The world is inherently social. We’ve never needed one-social-app-to-rule-them-all, in spite of what the billionaires might want. We don’t even need interoperability and federation, for that matter. We just need to recognize that we can build vibrant and useful communities anywhere. They don’t have to be big, and they don’t have to include every single person we already know.

There was a time that we collectively believed that it was important to connect the world in a vast mega-network. That Facebook and Twitter and the rest of the big boys were doing important and exciting work on our behalf, changing the world by giving us a way to connect directly, across whatever distances lie between us. It was The Future™.
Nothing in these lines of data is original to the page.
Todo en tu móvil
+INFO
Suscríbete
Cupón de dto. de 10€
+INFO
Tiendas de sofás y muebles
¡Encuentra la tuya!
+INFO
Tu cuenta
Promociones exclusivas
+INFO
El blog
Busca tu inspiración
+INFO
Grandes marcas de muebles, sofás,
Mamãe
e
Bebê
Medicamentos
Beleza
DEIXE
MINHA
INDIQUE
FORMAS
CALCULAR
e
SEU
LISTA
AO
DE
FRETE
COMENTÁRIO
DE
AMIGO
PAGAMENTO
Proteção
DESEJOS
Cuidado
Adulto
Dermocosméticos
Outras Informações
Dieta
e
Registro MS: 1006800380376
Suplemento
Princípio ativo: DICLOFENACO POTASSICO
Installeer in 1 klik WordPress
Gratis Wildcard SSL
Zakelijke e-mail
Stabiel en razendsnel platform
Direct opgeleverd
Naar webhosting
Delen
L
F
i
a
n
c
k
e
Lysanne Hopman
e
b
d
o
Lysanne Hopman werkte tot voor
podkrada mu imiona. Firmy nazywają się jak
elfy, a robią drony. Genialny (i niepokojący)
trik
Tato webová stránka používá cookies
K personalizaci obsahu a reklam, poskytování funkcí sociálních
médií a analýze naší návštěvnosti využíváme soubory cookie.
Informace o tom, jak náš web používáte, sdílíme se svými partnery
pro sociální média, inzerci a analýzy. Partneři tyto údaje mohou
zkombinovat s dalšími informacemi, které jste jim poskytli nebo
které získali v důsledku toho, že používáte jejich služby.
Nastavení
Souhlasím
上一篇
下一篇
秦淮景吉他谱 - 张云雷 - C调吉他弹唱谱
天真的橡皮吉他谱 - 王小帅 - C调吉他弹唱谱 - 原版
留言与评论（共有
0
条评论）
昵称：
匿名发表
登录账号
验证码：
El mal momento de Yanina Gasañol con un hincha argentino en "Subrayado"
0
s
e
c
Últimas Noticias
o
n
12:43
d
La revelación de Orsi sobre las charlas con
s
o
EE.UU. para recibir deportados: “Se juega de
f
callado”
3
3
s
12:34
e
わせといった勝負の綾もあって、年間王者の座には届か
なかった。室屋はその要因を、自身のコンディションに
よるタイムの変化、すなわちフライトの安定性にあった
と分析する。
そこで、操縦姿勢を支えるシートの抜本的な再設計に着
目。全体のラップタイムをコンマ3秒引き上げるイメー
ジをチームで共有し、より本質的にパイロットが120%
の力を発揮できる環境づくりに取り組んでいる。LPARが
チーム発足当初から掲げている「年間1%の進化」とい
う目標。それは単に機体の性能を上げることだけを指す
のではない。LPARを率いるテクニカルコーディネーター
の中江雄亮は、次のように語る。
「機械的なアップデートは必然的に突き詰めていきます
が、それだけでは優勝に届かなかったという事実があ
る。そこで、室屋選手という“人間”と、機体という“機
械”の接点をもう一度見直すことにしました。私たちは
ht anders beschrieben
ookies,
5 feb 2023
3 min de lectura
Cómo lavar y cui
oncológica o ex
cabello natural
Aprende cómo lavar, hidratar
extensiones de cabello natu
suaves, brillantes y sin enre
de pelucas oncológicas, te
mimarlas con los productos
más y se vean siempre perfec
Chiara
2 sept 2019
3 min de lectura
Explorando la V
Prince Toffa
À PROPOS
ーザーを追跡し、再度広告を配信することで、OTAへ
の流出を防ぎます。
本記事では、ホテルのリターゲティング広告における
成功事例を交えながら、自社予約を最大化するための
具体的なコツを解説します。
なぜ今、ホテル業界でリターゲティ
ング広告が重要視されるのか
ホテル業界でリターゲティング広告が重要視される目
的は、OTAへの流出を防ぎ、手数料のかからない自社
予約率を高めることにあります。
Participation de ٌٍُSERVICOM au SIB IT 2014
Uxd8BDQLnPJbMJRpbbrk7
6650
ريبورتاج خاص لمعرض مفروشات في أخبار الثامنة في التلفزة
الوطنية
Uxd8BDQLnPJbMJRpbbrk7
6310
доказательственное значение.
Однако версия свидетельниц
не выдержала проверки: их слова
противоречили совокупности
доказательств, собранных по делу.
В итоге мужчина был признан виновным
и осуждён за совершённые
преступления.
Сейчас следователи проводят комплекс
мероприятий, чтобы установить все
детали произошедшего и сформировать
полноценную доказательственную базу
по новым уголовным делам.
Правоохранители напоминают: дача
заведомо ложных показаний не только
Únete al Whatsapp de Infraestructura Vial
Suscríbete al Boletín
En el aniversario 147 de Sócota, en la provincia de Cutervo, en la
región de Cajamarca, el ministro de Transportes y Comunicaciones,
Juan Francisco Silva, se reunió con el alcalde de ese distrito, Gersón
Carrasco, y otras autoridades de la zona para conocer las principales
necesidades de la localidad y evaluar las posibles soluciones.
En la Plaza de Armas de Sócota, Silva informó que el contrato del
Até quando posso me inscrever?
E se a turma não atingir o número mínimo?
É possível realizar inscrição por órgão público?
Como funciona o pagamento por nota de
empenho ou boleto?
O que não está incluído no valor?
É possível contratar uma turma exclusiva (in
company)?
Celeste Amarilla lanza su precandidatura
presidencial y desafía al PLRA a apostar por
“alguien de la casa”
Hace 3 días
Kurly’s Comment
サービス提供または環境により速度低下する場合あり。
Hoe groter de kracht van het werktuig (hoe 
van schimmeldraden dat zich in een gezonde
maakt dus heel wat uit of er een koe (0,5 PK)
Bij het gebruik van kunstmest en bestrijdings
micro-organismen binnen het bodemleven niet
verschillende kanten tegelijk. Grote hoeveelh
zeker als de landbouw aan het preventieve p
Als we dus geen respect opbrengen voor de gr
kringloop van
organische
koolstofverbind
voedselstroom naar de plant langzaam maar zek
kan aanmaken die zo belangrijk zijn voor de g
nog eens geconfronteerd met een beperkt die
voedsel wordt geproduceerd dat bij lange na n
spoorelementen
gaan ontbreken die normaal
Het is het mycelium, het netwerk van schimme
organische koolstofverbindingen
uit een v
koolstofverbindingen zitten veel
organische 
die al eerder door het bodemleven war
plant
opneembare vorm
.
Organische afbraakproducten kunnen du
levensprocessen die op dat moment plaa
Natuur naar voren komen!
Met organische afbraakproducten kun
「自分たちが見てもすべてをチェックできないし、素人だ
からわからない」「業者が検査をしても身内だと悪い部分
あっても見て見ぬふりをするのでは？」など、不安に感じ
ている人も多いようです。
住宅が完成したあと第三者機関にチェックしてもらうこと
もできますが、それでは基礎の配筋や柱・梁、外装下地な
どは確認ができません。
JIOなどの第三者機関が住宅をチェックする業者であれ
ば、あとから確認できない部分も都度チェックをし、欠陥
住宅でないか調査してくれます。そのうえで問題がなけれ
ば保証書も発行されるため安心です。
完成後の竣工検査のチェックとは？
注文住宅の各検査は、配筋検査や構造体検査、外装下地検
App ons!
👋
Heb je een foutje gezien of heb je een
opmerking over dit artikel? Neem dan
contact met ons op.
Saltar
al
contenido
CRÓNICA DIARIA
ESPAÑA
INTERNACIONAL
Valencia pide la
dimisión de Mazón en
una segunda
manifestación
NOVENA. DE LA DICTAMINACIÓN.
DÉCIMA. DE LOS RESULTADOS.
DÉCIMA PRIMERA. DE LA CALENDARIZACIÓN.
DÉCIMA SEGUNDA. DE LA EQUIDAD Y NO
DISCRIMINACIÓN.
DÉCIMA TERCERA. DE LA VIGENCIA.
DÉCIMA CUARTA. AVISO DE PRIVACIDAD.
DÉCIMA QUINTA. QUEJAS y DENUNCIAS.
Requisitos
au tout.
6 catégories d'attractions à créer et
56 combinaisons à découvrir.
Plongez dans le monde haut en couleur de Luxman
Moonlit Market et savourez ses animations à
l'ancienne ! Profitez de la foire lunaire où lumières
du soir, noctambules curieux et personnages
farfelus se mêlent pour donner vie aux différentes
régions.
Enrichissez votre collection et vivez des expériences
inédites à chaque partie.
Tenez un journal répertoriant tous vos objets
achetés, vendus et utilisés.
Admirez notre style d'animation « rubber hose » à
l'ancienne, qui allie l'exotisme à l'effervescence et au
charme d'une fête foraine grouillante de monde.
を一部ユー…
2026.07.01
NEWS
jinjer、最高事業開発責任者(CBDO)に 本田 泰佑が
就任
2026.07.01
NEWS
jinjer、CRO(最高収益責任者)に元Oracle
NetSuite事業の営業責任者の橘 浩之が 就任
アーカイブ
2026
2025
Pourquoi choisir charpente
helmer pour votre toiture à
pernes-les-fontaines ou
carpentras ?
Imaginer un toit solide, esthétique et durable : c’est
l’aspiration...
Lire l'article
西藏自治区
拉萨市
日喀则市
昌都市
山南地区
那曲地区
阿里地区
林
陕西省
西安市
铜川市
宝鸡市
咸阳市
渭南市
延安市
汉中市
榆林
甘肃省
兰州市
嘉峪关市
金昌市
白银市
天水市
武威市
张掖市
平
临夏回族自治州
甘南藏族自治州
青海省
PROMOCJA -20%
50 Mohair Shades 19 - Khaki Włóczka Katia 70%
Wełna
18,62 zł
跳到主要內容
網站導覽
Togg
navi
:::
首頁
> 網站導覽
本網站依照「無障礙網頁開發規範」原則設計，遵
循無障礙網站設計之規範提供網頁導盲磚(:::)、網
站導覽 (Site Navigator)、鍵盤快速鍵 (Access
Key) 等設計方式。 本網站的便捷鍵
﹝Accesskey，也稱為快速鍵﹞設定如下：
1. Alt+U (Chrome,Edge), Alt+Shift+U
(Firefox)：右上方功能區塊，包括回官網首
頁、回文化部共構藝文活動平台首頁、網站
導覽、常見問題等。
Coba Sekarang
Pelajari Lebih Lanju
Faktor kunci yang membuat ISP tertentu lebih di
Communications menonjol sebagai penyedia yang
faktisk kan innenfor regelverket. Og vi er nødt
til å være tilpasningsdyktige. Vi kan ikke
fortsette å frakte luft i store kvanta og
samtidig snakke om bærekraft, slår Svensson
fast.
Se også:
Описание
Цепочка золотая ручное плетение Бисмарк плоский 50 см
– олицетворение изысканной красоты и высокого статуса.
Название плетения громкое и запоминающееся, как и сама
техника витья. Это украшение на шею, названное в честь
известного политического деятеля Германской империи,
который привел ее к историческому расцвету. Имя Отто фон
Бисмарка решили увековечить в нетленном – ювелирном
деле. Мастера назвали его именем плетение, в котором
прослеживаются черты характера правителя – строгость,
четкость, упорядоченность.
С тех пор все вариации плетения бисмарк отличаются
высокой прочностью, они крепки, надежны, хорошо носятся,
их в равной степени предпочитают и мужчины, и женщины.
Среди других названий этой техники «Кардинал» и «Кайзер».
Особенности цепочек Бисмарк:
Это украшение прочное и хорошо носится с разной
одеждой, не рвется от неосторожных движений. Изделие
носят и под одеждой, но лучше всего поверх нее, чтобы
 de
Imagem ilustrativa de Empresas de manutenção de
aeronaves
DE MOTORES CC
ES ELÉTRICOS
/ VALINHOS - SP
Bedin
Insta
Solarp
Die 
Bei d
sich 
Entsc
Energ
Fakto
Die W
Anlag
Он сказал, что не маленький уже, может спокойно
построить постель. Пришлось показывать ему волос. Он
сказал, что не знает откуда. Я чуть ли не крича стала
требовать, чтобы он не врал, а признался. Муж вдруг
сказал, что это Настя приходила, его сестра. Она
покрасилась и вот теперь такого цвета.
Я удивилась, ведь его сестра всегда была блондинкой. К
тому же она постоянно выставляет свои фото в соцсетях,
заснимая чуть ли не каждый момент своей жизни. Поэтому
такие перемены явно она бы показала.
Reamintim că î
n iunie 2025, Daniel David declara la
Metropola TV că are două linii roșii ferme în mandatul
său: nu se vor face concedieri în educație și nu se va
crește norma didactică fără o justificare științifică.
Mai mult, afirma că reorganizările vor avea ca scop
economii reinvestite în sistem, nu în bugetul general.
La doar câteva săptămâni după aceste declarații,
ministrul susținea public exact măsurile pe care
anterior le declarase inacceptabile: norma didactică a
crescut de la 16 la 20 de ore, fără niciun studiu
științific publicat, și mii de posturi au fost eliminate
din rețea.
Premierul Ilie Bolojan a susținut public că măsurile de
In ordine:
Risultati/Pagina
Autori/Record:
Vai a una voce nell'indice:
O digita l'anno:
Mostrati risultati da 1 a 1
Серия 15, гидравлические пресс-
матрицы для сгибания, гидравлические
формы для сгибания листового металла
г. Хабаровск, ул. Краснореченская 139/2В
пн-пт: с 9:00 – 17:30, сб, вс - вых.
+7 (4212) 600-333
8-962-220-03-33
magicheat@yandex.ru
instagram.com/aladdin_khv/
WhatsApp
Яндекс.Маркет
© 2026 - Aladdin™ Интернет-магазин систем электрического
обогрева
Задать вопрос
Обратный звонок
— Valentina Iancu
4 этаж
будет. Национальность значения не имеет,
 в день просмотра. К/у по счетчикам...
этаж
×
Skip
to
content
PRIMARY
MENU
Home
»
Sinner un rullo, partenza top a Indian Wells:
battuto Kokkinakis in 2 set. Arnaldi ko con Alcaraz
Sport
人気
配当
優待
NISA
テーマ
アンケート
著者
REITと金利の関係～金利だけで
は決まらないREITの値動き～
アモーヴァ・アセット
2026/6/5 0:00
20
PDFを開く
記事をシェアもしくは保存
But we had already done that—that was the free and open web. You know, the World Wide Web. It wasn’t a newfangled private walled garden, as the big social media platforms—whose goal is not (and can never be) to connect us together, but to figure out how to profit off our drive to connect with each other—like to pretend they were inventing. We were already connected through our own websites, emails, and other protocols.

But however we connected globally, we always turned back to smaller communities. The niche ones, with their own unique culture, and vocabulary, and norms, and personalities. Small enough that you encountered enough of the same people often enough to establish some sort of relationship. Even when we used those mega platforms, it was often simply to congregate and participate in small sub-communities, an infinitesimal sliver of the larger whole. The rest of the vast userbase was effectively useless and invisible to us.

Why? Because small, theme-based communities are just better communities1. They’ve always been better.

  1. I usually use the word topic-based for this point, but really it’s broader than that, as identity-based communities obviously demonstrate. Not sure if “theme” is right way to word it, but I’m open to better suggestions. ↩︎

1 thought on “Small social networks are everywhere (still)”

  1. It’s remarkable how smaller theme-based communities work. My wife’s ultrarunning coach, who is also her friend, is friends with practically every well-known person in the ultra community, giving her one degree of separation from her sporting idols. It’s such a niche sport, that all but the very most elite of the elite all have day jobs and are just regular people. They all know one another. I think it’s great.